Kapitel 8

Gilbert drehte sich im Bett um und bemerkte blinzelnd, dass Anne nicht im Bett war.

„Anne?" murmelte er verschlafen.

Er sah sich im Zimmer um und konnte sie nirgends entdecken. Die Zimmertür stand einen Spalt offen. Verwundert richtete er sich im Bett auf und lauschte. Nichts war im Haus zu hören. Er stand auf, zog seinen Morgenmantel auf und sah zur Tür hinaus.

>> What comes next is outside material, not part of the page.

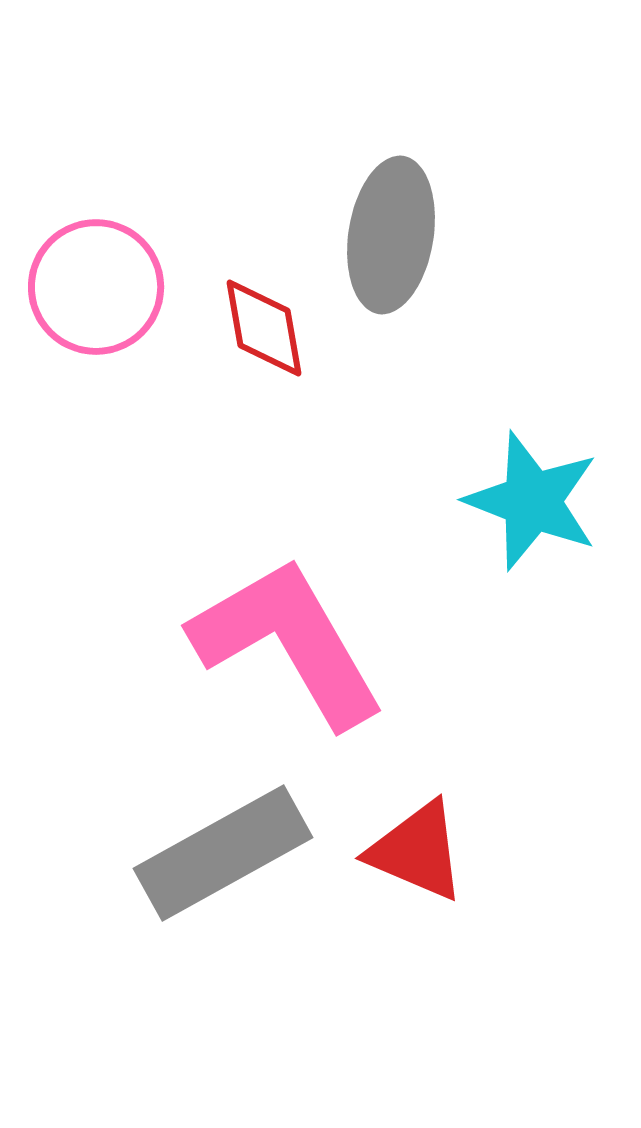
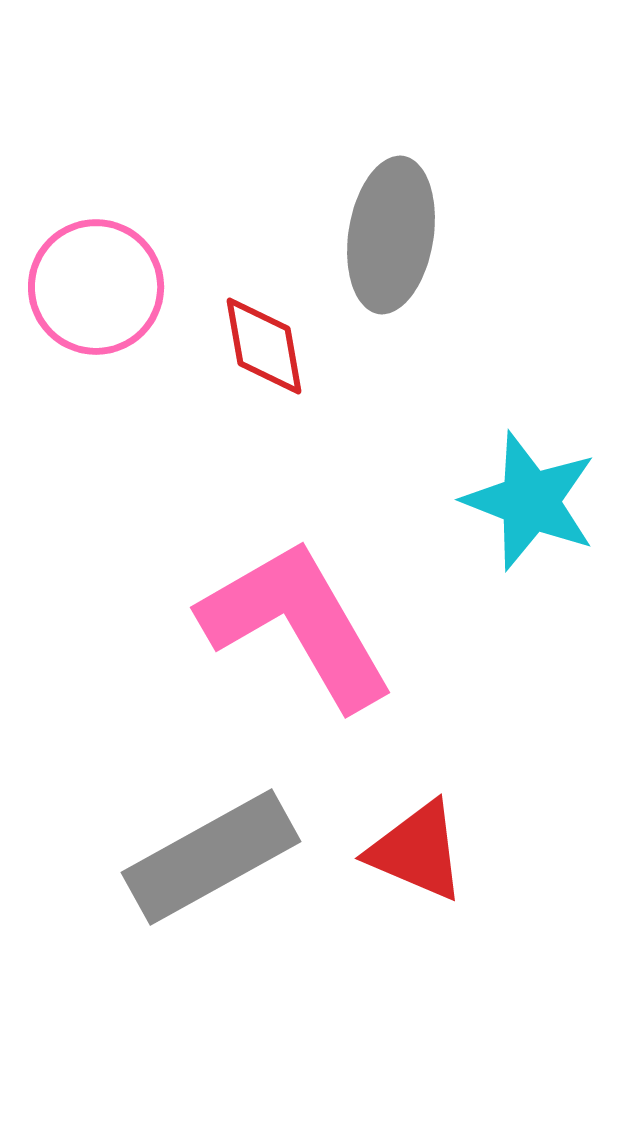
red diamond: moved 18 px down
cyan star: moved 2 px left
pink L-shape: moved 9 px right, 18 px up
gray rectangle: moved 12 px left, 4 px down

Immer noch hörte er keinen Ton. Sein Blick glitt auf die andere Seite des Ganges, da bemerkte er, dass die Tür zum Dachboden ebenfalls offen stand.

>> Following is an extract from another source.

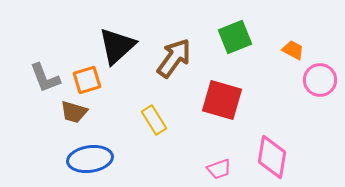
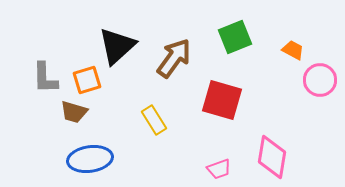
gray L-shape: rotated 20 degrees clockwise
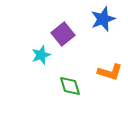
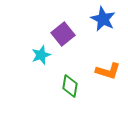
blue star: rotated 25 degrees counterclockwise
orange L-shape: moved 2 px left, 1 px up
green diamond: rotated 25 degrees clockwise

Anne saß im Schneidersitz auf dem Boden und blickte aus der kleinen Dachluke hinaus. Leise trat Gilbert an sie heran und berührte sacht ihre Schulter.

„Anne, was ist los?"

Sie drehte ihm den Kopf zu und im Mondlicht sah er die Tränen, die an ihren Wangen hinunter glitten.

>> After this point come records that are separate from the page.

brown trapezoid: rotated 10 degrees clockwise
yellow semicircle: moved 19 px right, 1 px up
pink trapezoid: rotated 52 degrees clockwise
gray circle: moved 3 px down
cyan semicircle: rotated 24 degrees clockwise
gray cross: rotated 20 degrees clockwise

„Gil!" Sie versuchte die Tränen wegzuwischen, doch es waren zu viele, so dass sie den Ärmel ihres Nachthemds durchnässten.

„Was ist denn, mein Liebling?" fragte Gilbert erschrocken und fiel neben ihr auf die Knie.

„Ich konnte nicht schlafen und habe ein wenig in Erinnerungen geschwelgt. Sieh mal, " mit dem Finger zeigte sie aus dem Fenster. „Ist unser Traumhaus nicht immer noch so hübsch, wie damals?"

Auch Gilbert blickte jetzt aus dem Fenster, während er seinen Arm um ihre Schulter legte.

„Ja, es hat sich überhaupt nicht verändert", antwortete er leise. „Nur die Bäume im Garten sind größer geworden." Einen Moment lang sahen beide schweigend zu dem schlafenden Haus hinüber.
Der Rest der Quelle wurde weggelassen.